Single by Wyclef Jean featuring The Rock and Melky Sedeck

from the album The Ecleftic: 2 Sides II a Book
- B-side: "However You Want It"
- Released: 26 June 2000
- Studio: The Hit Factory (New York City)
- Length: 3:57
- Label: Columbia
- Songwriter(s): Wyclef Jean; Jerry Duplessis; Ricky Walters; Andrew Long; Desmond Child; Robi Rosa; Taffy Danoff; William Danoff; John Denver;
- Producer(s): Wyclef Jean; Jerry "Wonder" Duplessis;

Wyclef Jean singles chronology
| "New Day" (1999) | "It Doesn't Matter" (2000) | "911" (2000) |

Music video
- "It Doesn't Matter" on YouTube

= It Doesn't Matter (song) =

2000 single by Wyclef Jean featuring the Rock and Melky Sedeck

"It Doesn't Matter" is the first single released from Haitian rapper Wyclef Jean's second studio album, The Ecleftic: 2 Sides II a Book (2000).

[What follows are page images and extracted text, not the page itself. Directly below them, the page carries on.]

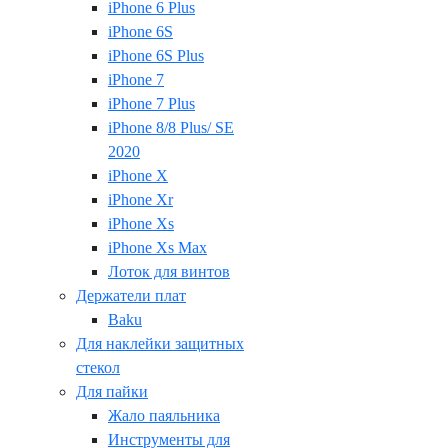
iPhone 6 Plus
iPhone 6S
iPhone 6S Plus
iPhone 7
iPhone 7 Plus
iPhone 8/8 Plus/ SE
2020
iPhone X
iPhone Xr
iPhone Xs
iPhone Xs Max
Лоток для винтов
Держатели плат
Baku
Для наклейки защитных
стекол
Для пайки
Жало паяльника
Инструменты для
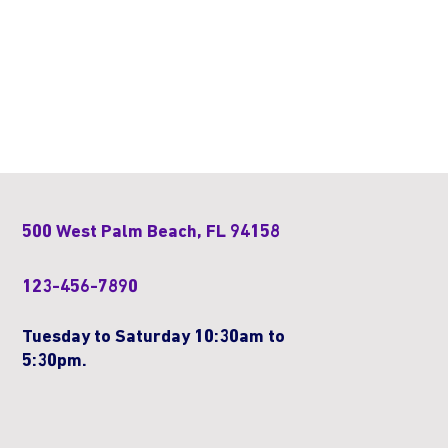
500 West Palm Beach, FL 94158
123-456-7890
Tuesday to Saturday 10:30am to
5:30pm.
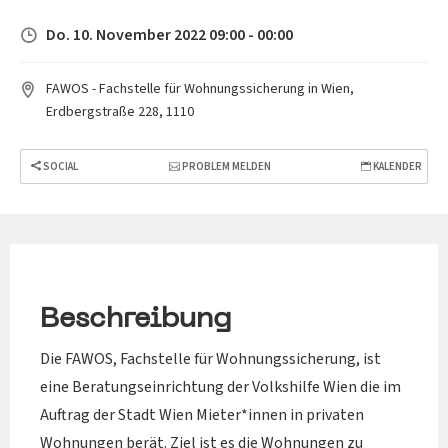
Do. 10. November 2022 09:00 - 00:00
FAWOS - Fachstelle für Wohnungssicherung in Wien,
Erdbergstraße 228, 1110
SOCIAL
PROBLEM MELDEN
KALENDER
Beschreibung
Die FAWOS, Fachstelle für Wohnungssicherung, ist
eine Beratungseinrichtung der Volkshilfe Wien die im
Auftrag der Stadt Wien Mieter*innen in privaten
Wohnungen berät. Ziel ist es die Wohnungen zu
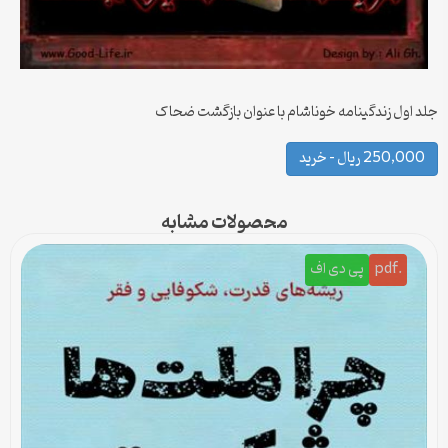
جلد اول زندگینامه خوناشام با عنوان بازگشت ضحاک
250,000 ریال – خرید
محصولات مشابه
.pdf
پی دی اف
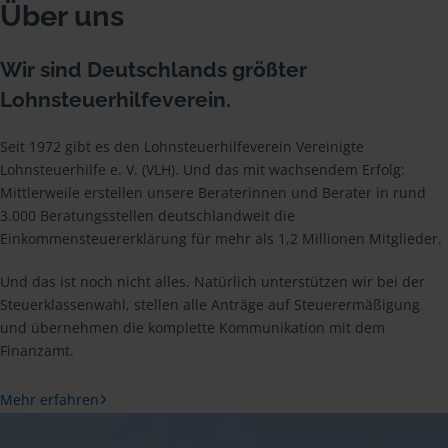
Über uns
Wir sind Deutschlands größter
Lohnsteuerhilfeverein.
Seit 1972 gibt es den Lohnsteuerhilfeverein Vereinigte
Lohnsteuerhilfe e. V. (VLH). Und das mit wachsendem Erfolg:
Mittlerweile erstellen unsere Beraterinnen und Berater in rund
3.000 Beratungsstellen deutschlandweit die
Einkommensteuererklärung für mehr als 1,2 Millionen Mitglieder.
Und das ist noch nicht alles. Natürlich unterstützen wir bei der
Steuerklassenwahl, stellen alle Anträge auf Steuerermäßigung
und übernehmen die komplette Kommunikation mit dem
Finanzamt.
Mehr erfahren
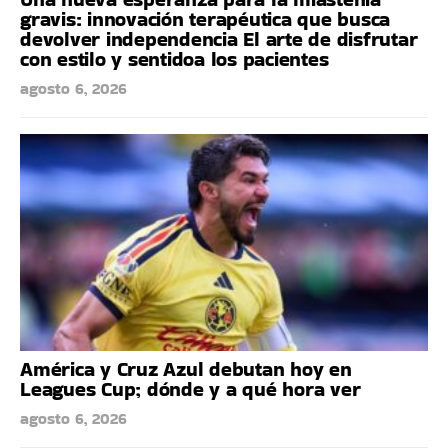
gravis: innovación terapéutica que busca
devolver independencia El arte de disfrutar
con estilo y sentidoa los pacientes
agosto 6, 2026
América y Cruz Azul debutan hoy en
Leagues Cup; dónde y a qué hora ver
agosto 6, 2026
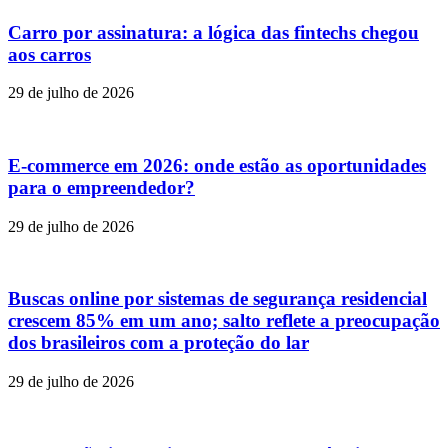
Carro por assinatura: a lógica das fintechs chegou
aos carros
29 de julho de 2026
E-commerce em 2026: onde estão as oportunidades
para o empreendedor?
29 de julho de 2026
Buscas online por sistemas de segurança residencial
crescem 85% em um ano; salto reflete a preocupação
dos brasileiros com a proteção do lar
29 de julho de 2026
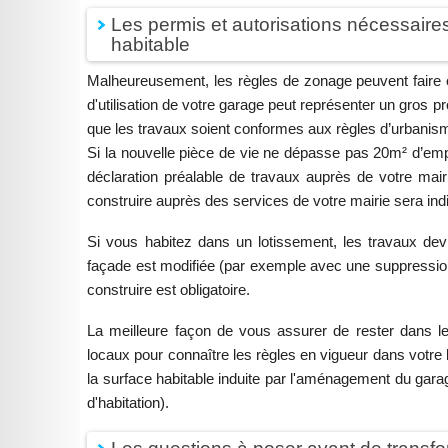
Les permis et autorisations nécessair
habitable
Malheureusement, les règles de zonage peuvent faire o
d'utilisation de votre garage peut représenter un gros p
que les travaux soient conformes aux règles d’urbanism
Si la nouvelle pièce de vie ne dépasse pas 20m² d’empr
déclaration préalable de travaux auprès de votre mai
construire auprès des services de votre mairie sera in
Si vous habitez dans un lotissement, les travaux devr
façade est modifiée (par exemple avec une suppression d
construire est obligatoire.
La meilleure façon de vous assurer de rester dans le
locaux pour connaître les règles en vigueur dans votre l
la surface habitable induite par l'aménagement du gara
d'habitation).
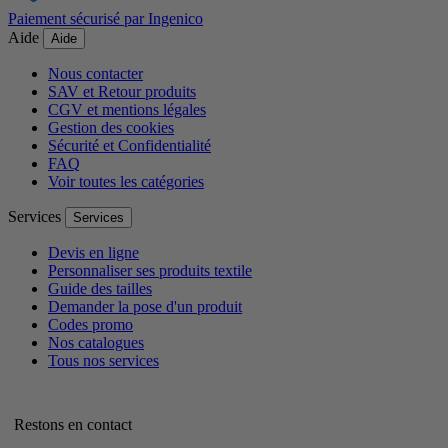
Paiement sécurisé par Ingenico
Aide
Aide
Nous contacter
SAV et Retour produits
CGV et mentions légales
Gestion des cookies
Sécurité et Confidentialité
FAQ
Voir toutes les catégories
Services
Services
Devis en ligne
Personnaliser ses produits textile
Guide des tailles
Demander la pose d'un produit
Codes promo
Nos catalogues
Tous nos services
Restons en contact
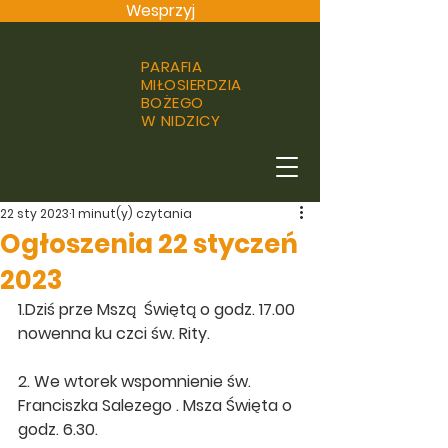
Wesprzyj
PARAFIA
MIŁOSIERDZIA
BOŻEGO
W NIDZICY
22 sty 2023
1 minut(y) czytania
Ogłoszenia 22 styczeń
2023
1.Dziś prze Mszą  Świętą o godz. 17.00 
nowenna ku czci św. Rity.
2. We wtorek wspomnienie św. 
Franciszka Salezego . Msza Święta o 
godz. 6.30. 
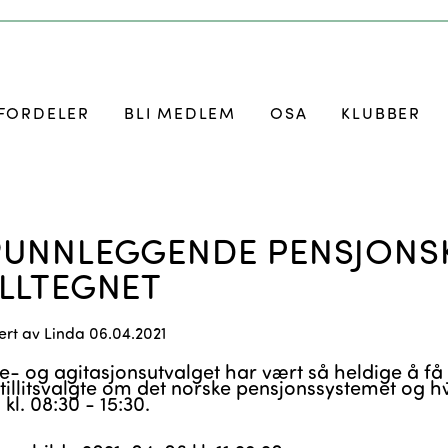
FORDELER
BLI MEDLEM
OSA
KLUBBER
UNNLEGGENDE PENSJONSK
LLTEGNET
ert av
Linda
06.04.2021
e- og agitasjonsutvalget har vært så heldige å få 
tillitsvalgte om det norske pensjonssystemet og 
, kl. 08:30 - 15:30.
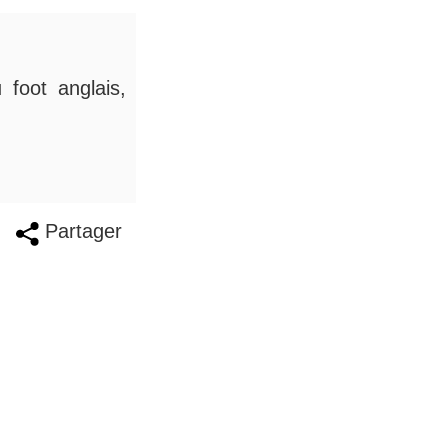
 foot anglais,
Partager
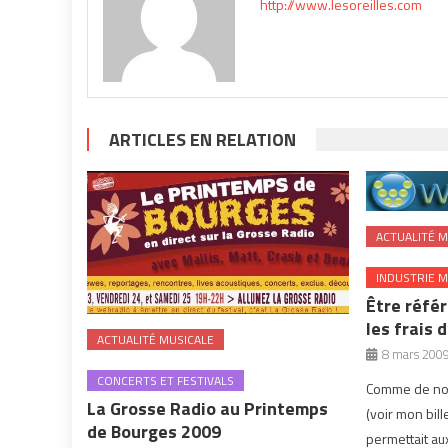
http://www.lesoreilles.com
ARTICLES EN RELATION
ACTUALITÉ M
INDUSTRIE M
Être réfé
les frais 
ACTUALITÉ MUSICALE
8 mars 200
CONCERTS ET FESTIVALS
Comme de nom
La Grosse Radio au Printemps
(voir mon bill
de Bourges 2009
permettait au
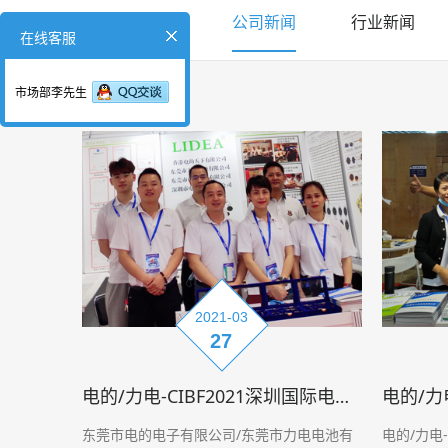
公司新闻
行业新闻
在线客服
市场部李先生
2021-03
27
电的/力电-CIBF2021深圳国际电池技术展览会
东莞市电的电子有限公司/东莞市力电电池有
电的/力电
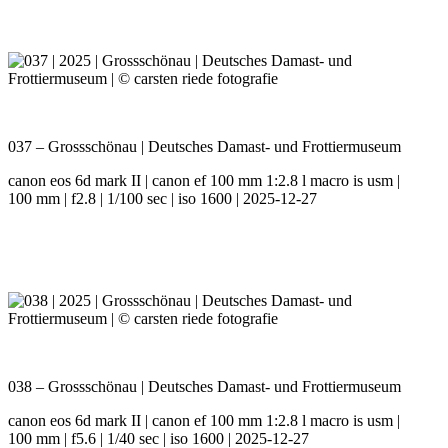
037 – Grossschönau | Deutsches Damast- und Frottiermuseum
canon eos 6d mark II | canon ef 100 mm 1:2.8 l macro is usm |
100 mm | f2.8 | 1/100 sec | iso 1600 | 2025-12-27
038 – Grossschönau | Deutsches Damast- und Frottiermuseum
canon eos 6d mark II | canon ef 100 mm 1:2.8 l macro is usm |
100 mm | f5.6 | 1/40 sec | iso 1600 | 2025-12-27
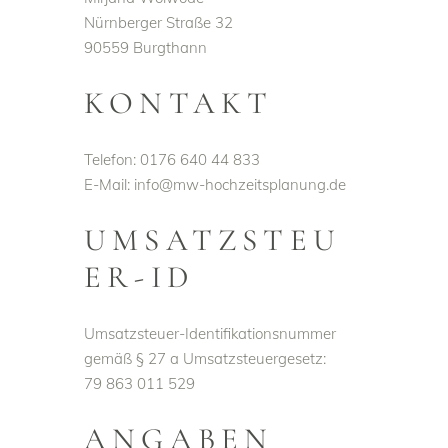
Nürnberger Straße 32
90559 Burgthann
KONTAKT
Telefon: 0176 640 44 833
E-Mail: info@mw-hochzeitsplanung.de
UMSATZSTEU
ER-ID
Umsatzsteuer-Identifikationsnummer
gemäß § 27 a Umsatzsteuergesetz:
79 863 011 529
ANGABEN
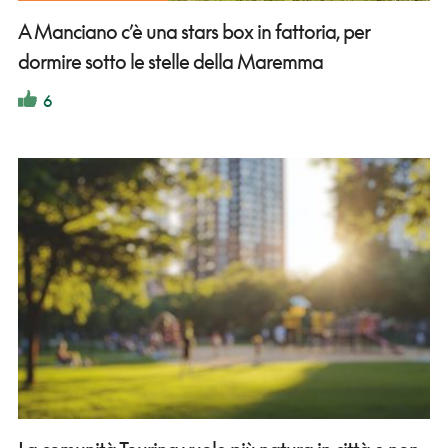
A Manciano c’è una stars box in fattoria, per
dormire sotto le stelle della Maremma
6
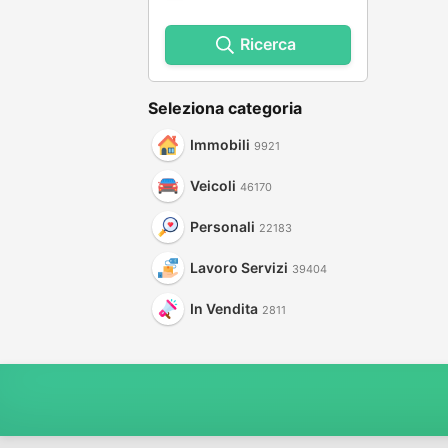
Ricerca
Seleziona categoria
Immobili
9921
Veicoli
46170
Personali
22183
Lavoro Servizi
39404
In Vendita
2811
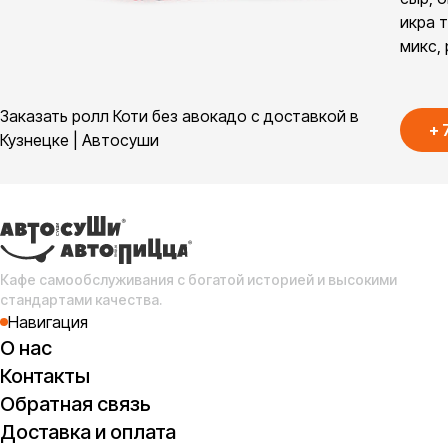
икра 
микс, 
Заказать ролл Коти без авокадо с доставкой в
+
Кузнецке | Автосуши
Кафе самообслуживания с богатой историей и высокими
стандартами качества.
Навигация
О нас
Контакты
Обратная связь
Доставка и оплата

Written by Jean and Jerry Duplessis, the track features additional vocals from Melky Sedeck and wrestler The Rock, whose famous catchphrase inspired the song title. The song includes samples of "Mona Lisa" by Slick Rick, "This Is Ska" by Longsy D, "Livin' la Vida Loca" by Ricky Martin, and "Take Me Home, Country Roads" by John Denver, so all songwriters are given credits.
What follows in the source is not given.